From The Pen Of Frank Jackman
No question back in the late 1940s, and now too for that matter, the plight of the independent owner-operated trucker was tough. Long hours, high fuel prices, stale coffee and cakes, all made worst if one was dependent on the weather or delivered perishable time-sensitive commodities. That is why in the 1930s and 1940s leftist truckers from Minneapolis and guys like Jimmy Hoffa (the father) tried to organize these types into the Teamsters’ Union. Not everybody got the message or had the opportunity to join as was the case with the trucker, Nick (played by Richard Conte), out in the Frisco town area in the film under review, Jules Dassin’s Thieves' Highway.

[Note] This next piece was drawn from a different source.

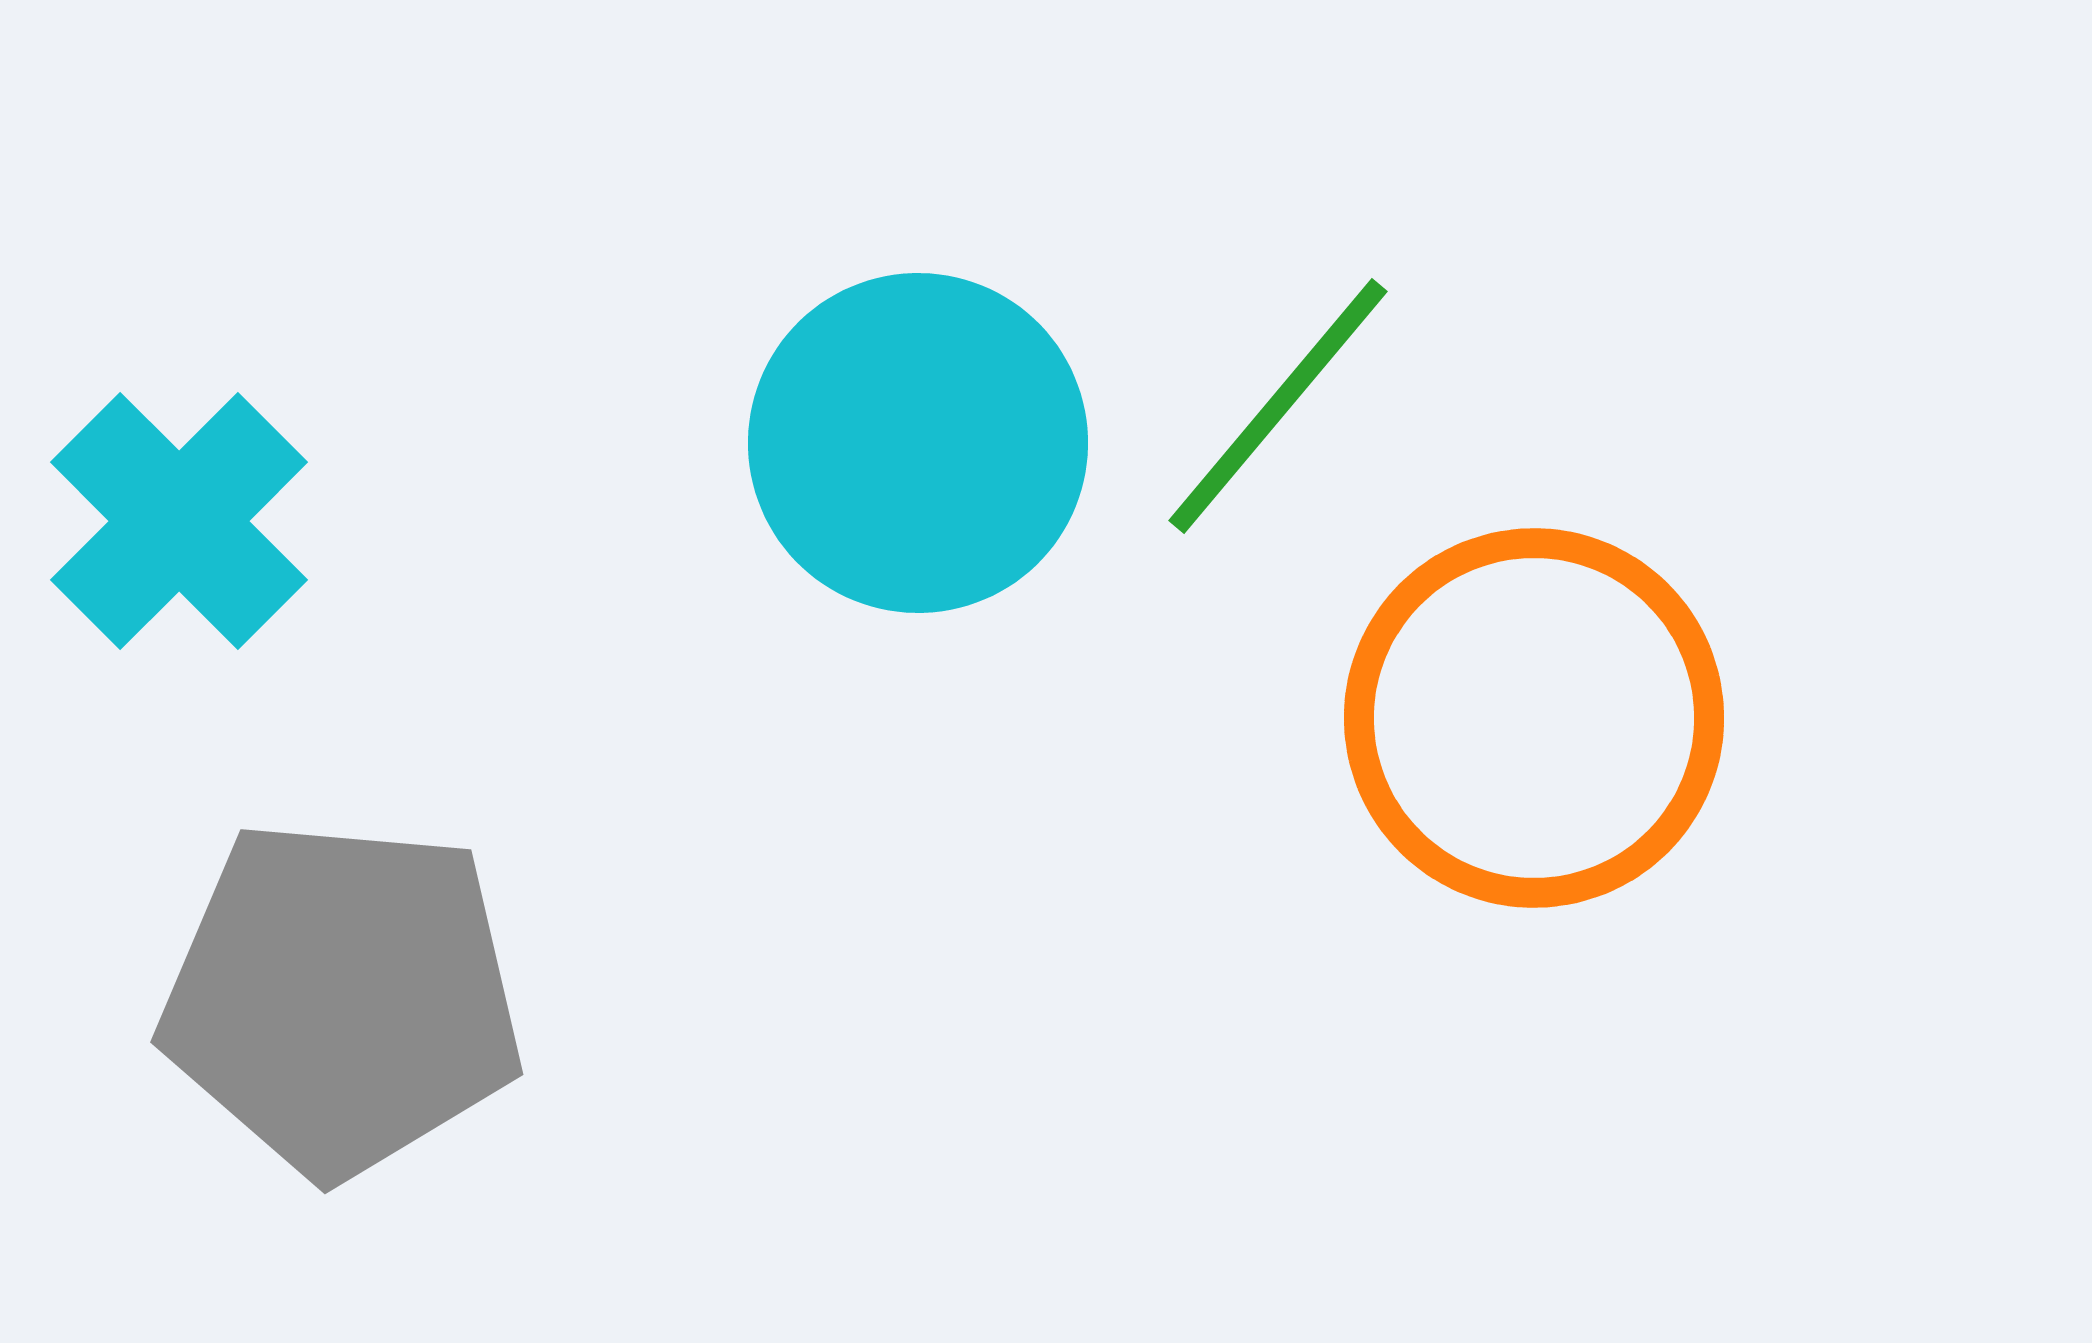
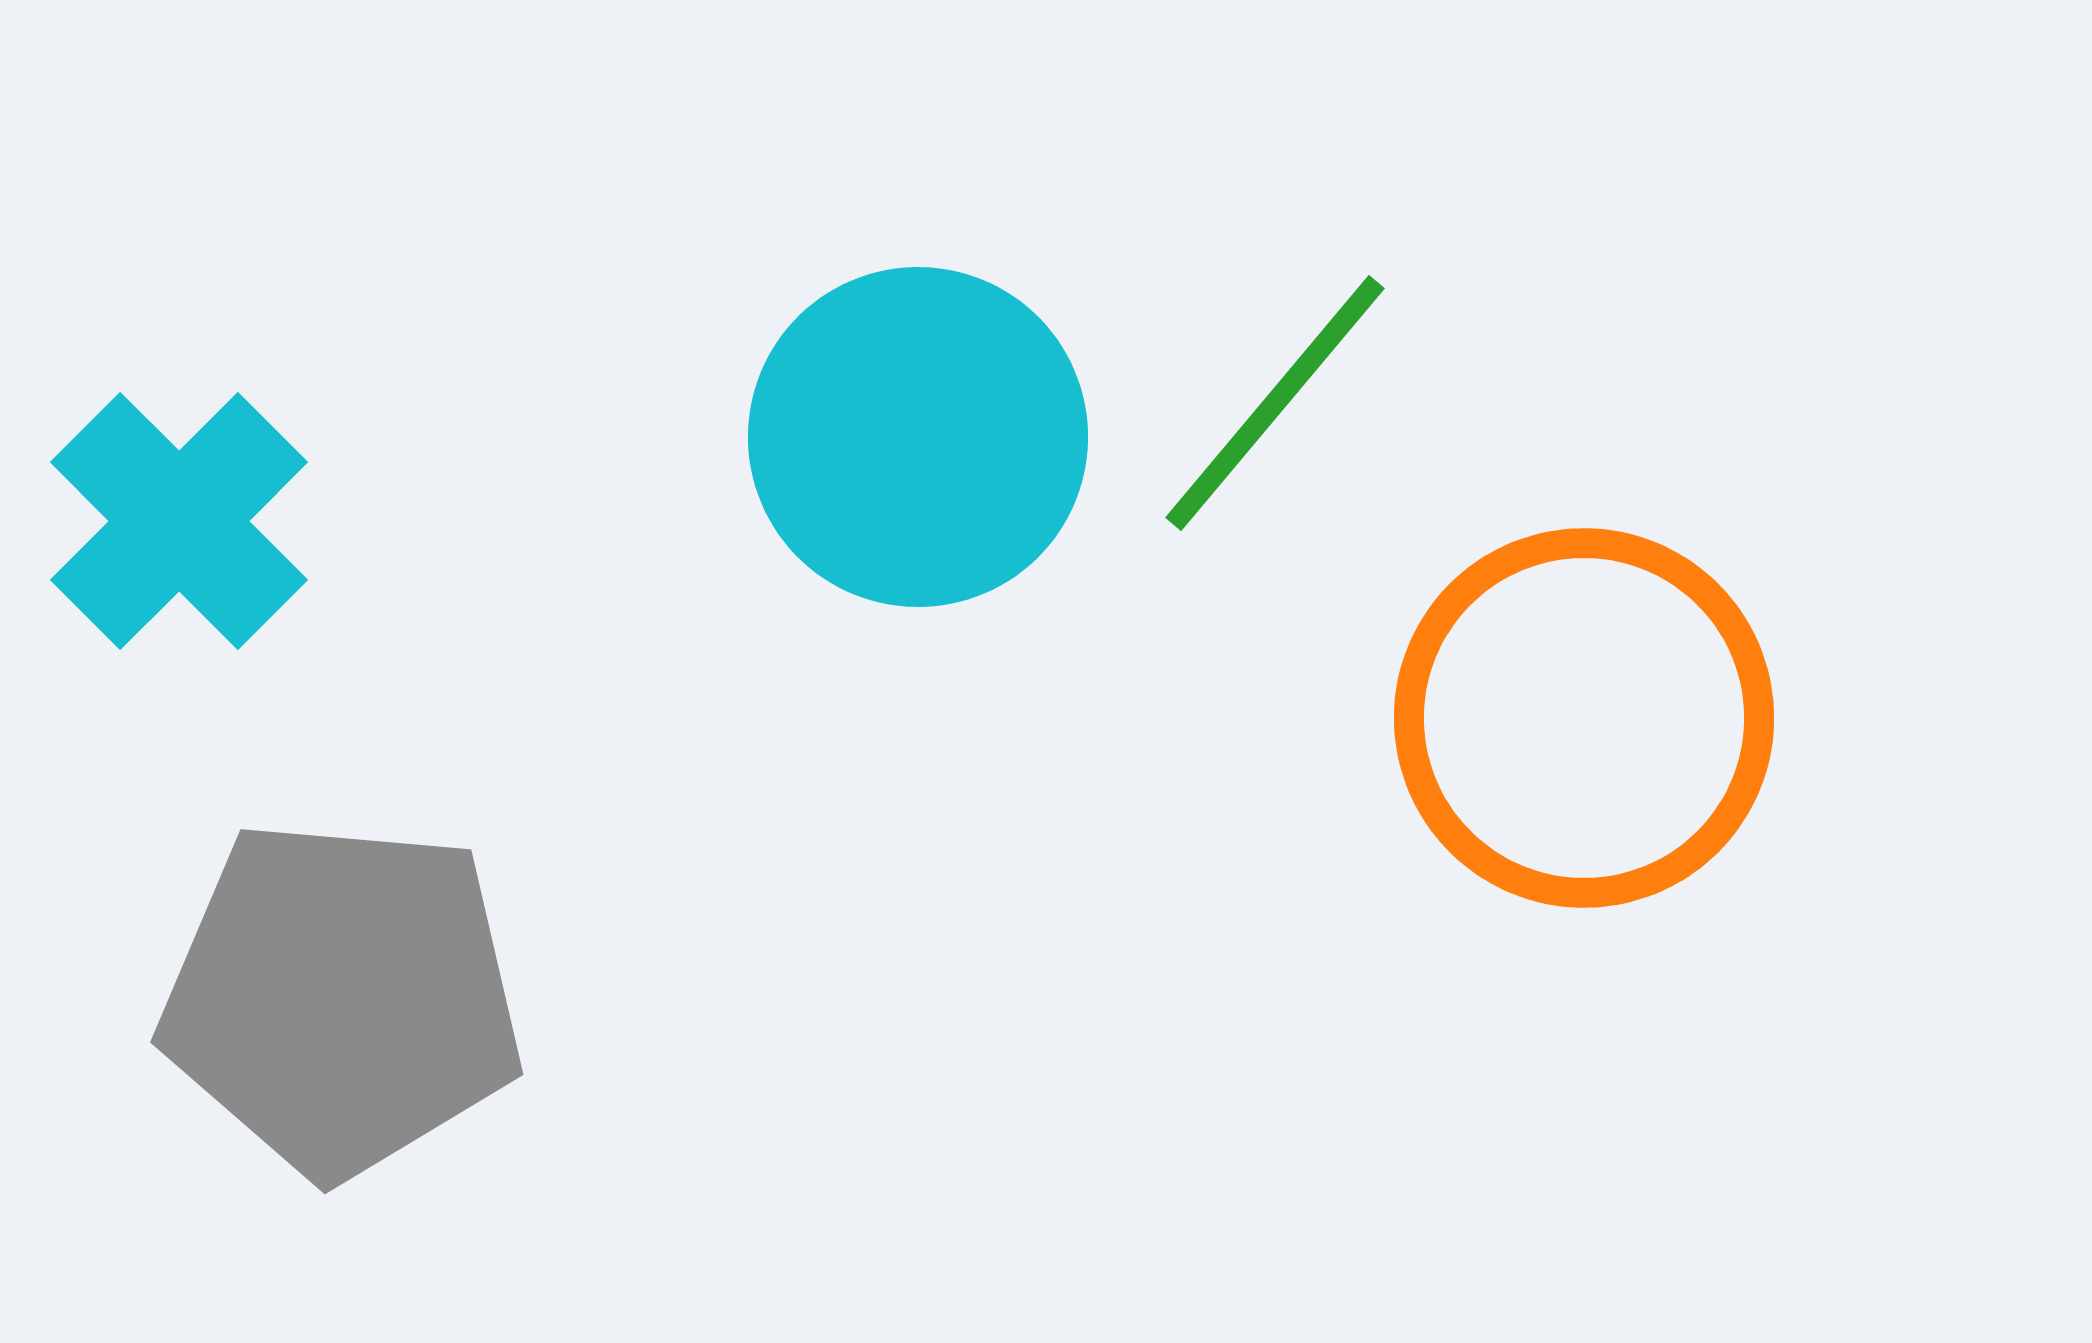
green line: moved 3 px left, 3 px up
cyan circle: moved 6 px up
orange circle: moved 50 px right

The plotline is simplicity itself (the real plus here is the photography and the role of the vibrant streetwalker Rica, played by Valentina Cortese). Nick returned from war expected to settle down to a white picket fence existence with his fiancée. Problem is that Nick’s father, a farmer, was a victim of a cockroach capitalist produce market honcho, Mike (played by Lee J. Cobb), who crippled him up. Nick vowed to make things right against this bad guy. And after a series of up and downs; selling produce at a good price: shacking up with a streetwalker with a heart of gold; being robbed on Mike’s orders of the proceeds, being dumped by his white picket fence-loving fiancée; and, finally giving Mike his just rewards he does avenge the family honor. And then sets up house with the streetwalker with the heart of gold (maybe not white picket but a house) as they trail off into the sunset together.